Apple’s high-profile campaign to introduce its Titanium PowerBook G4 is another sign that the company is looking to grab a bigger piece of the b-to-b market.
The new notebook significantly updates the PowerBook line, which has been stagnant for the past couple of years, and gives Apple a greater chance of competing in the portable market. Apple CEO Steve Jobs called the notebook the "sexiest portable around" at the recent Macworld trade gathering.
But sexy doesn’t necessarily translate into sales. The biggest challenge for Apple is figuring a way to gain market share in a world dominated by Windows and promulgated by such corporate powerhouses as Compaq Computer Corp., Sony Corp. and Hewlett-Packard Co. Despite its recent improvements, Apple may still find itself cornered into its market strongholds, such as education, graphic design, desktop publishing and small business.

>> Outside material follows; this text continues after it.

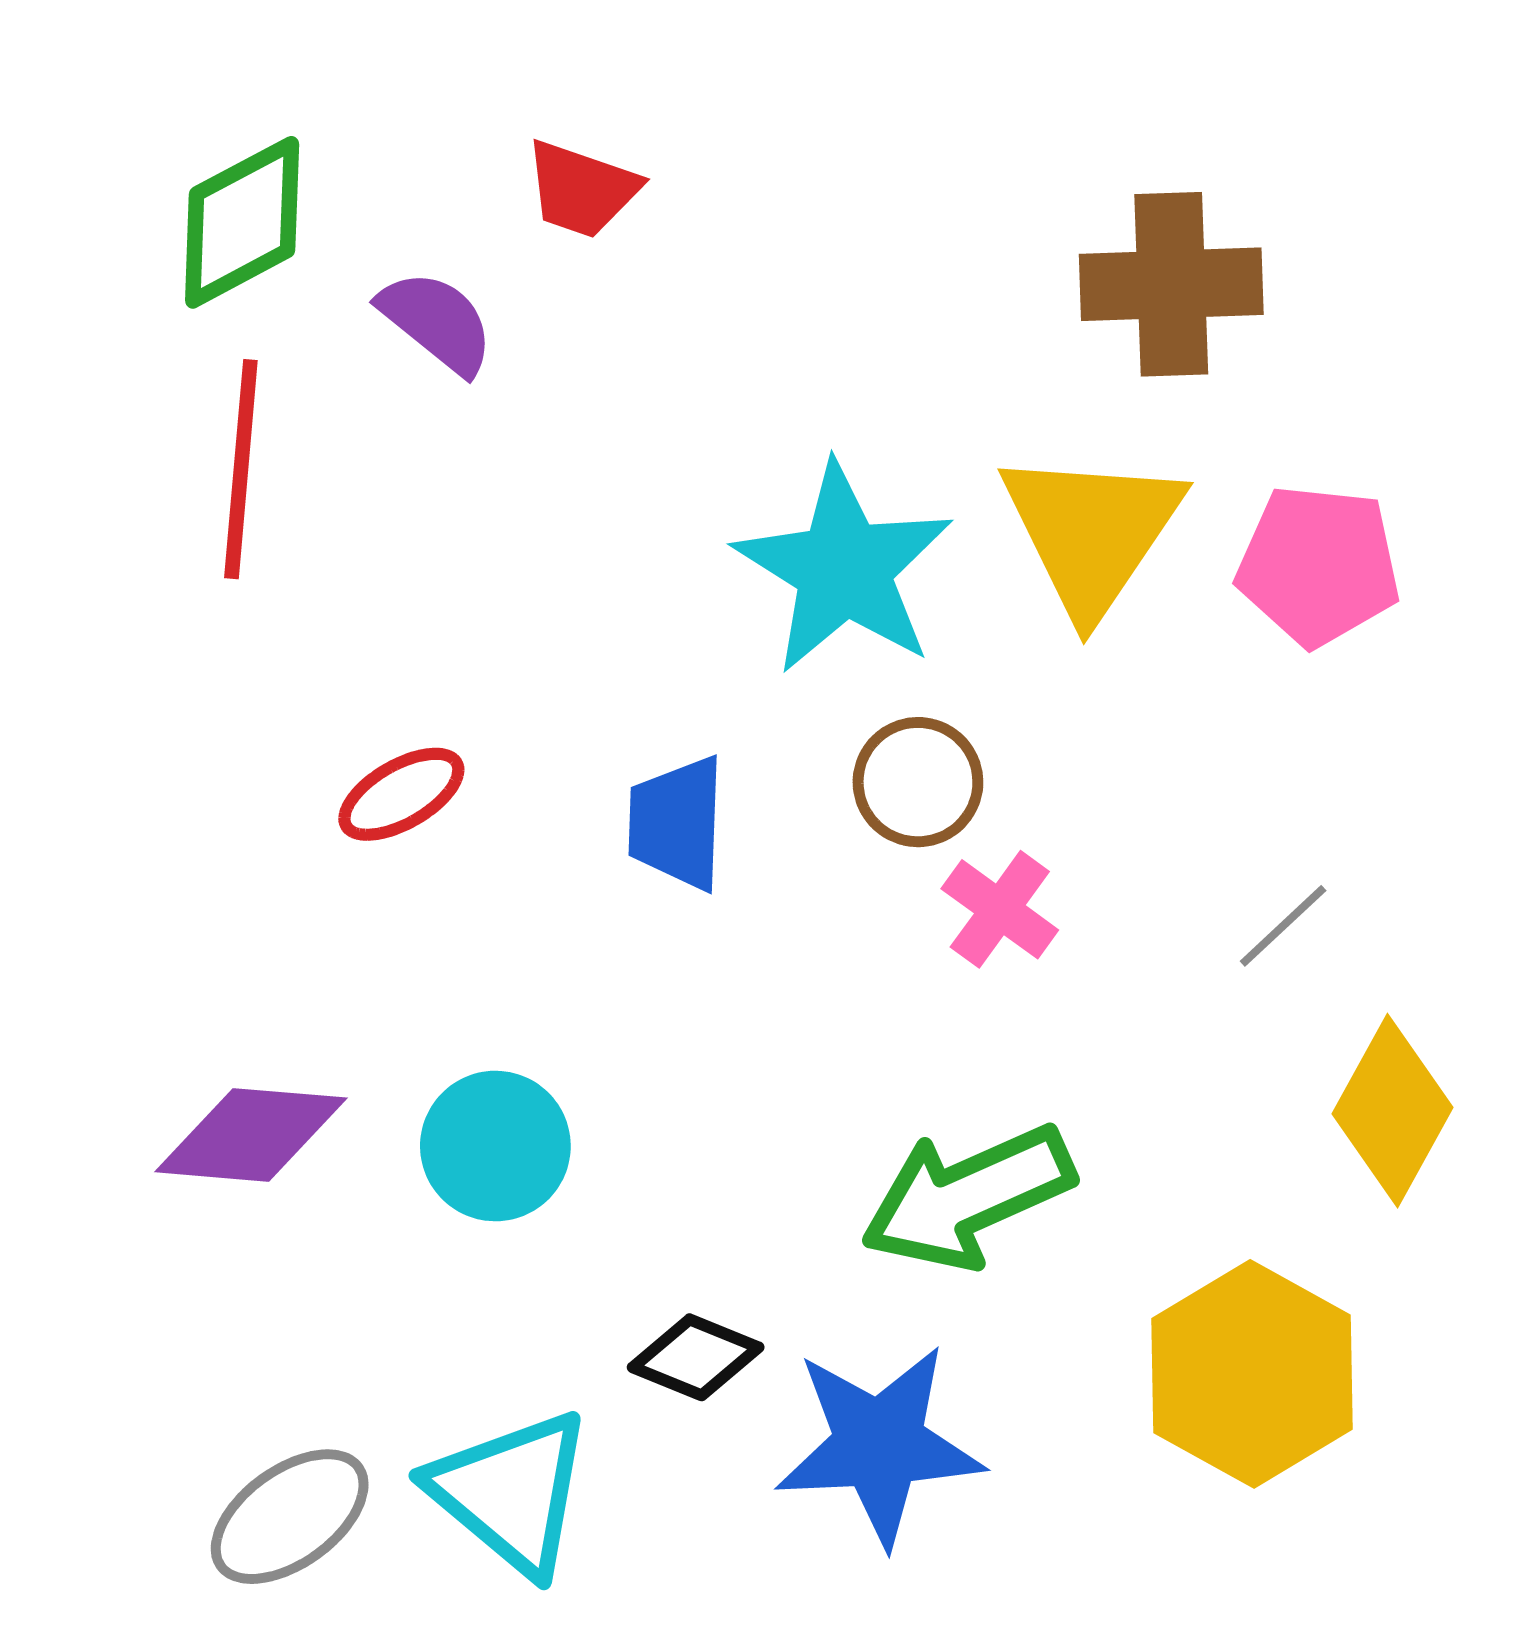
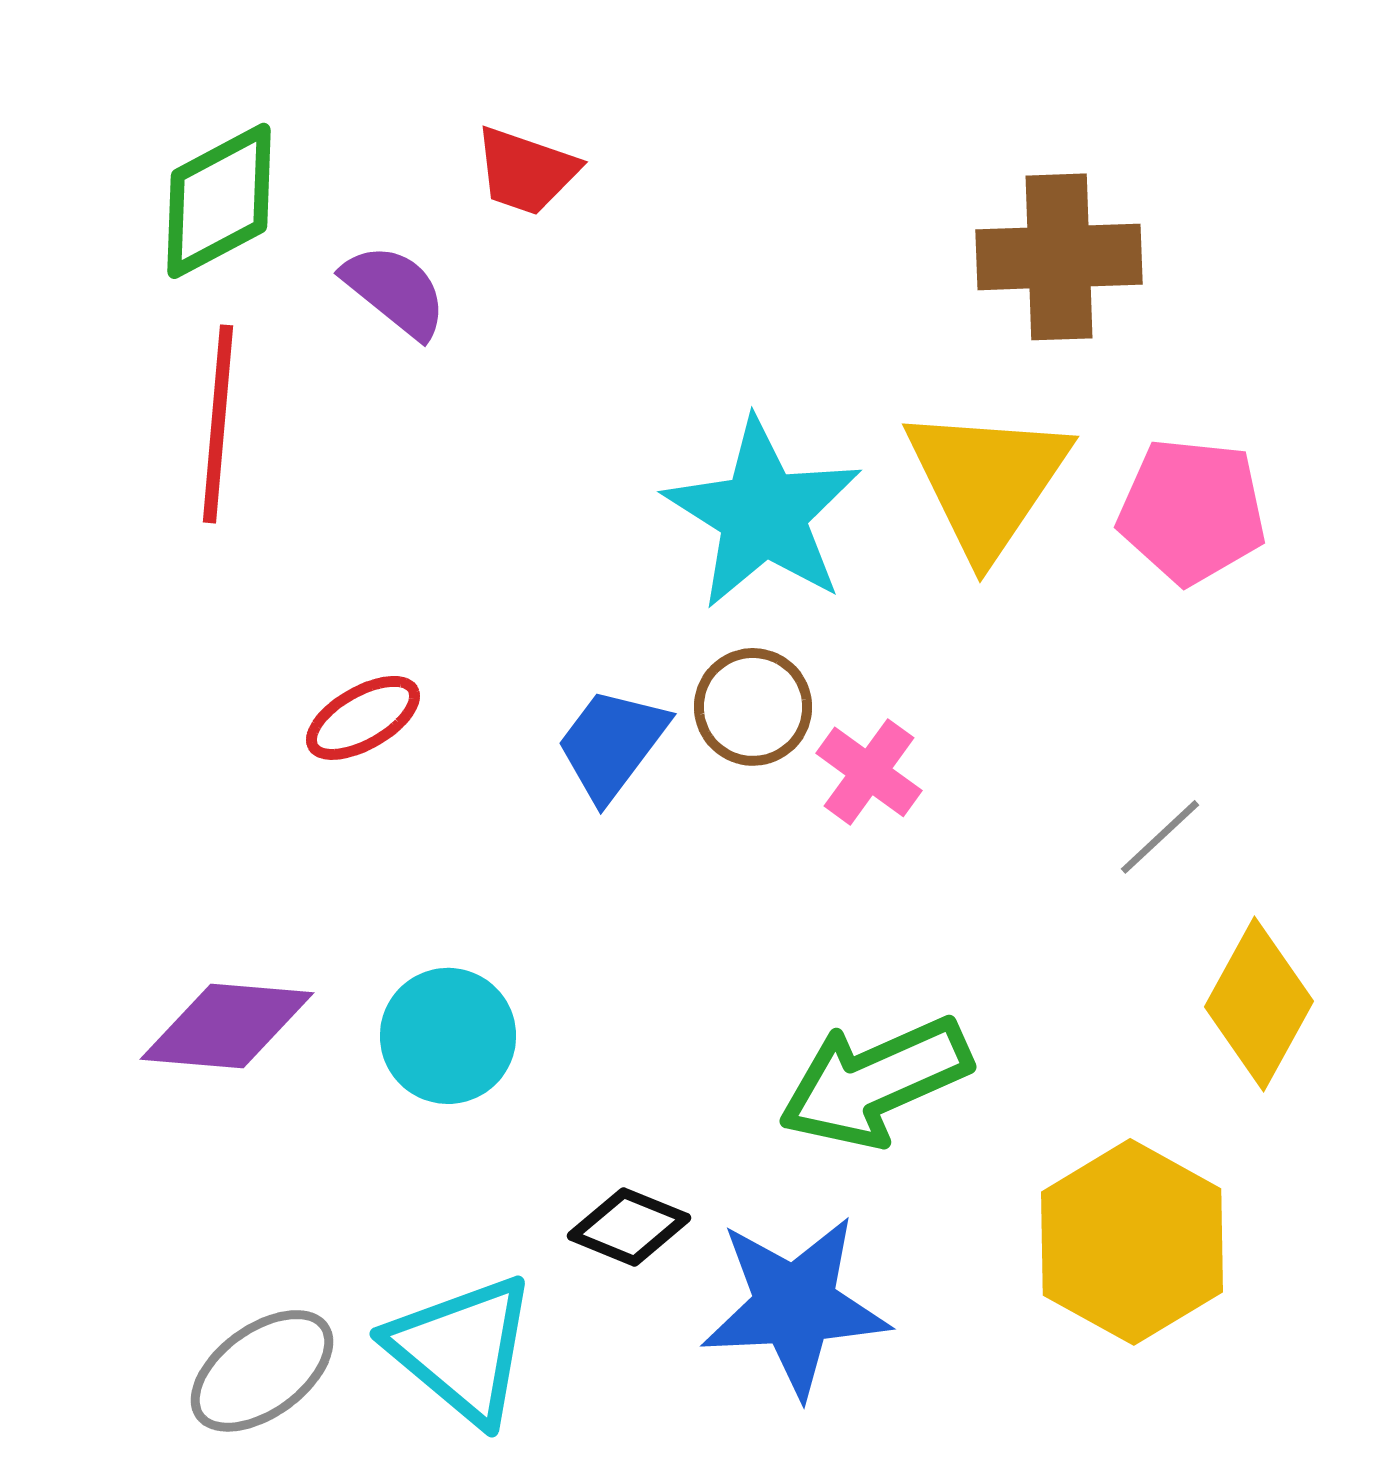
brown circle: (918, 782) -> (753, 707), moved
blue trapezoid: (677, 823) -> (612, 744), turned 35
pink cross: (1000, 909) -> (869, 772), moved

"Macintosh has a significant business presence, but it’s concentrated on very niche areas such as design," said PC Data Inc. analyst Stephen Baker. "I don’t see them competing against Dell or Compaq for the enterprise space. Selling 100,000 personal computers to Ford isn’t their thing."
Kleynhans added that companies aren’t looking for flashy packaging or sex appeal. They’re looking for power, reliability and manageability. And if businesses are going to adopt any kind of new operating platform, it will most likely be something that’s entirely different, such as a Web-based or wireless offering.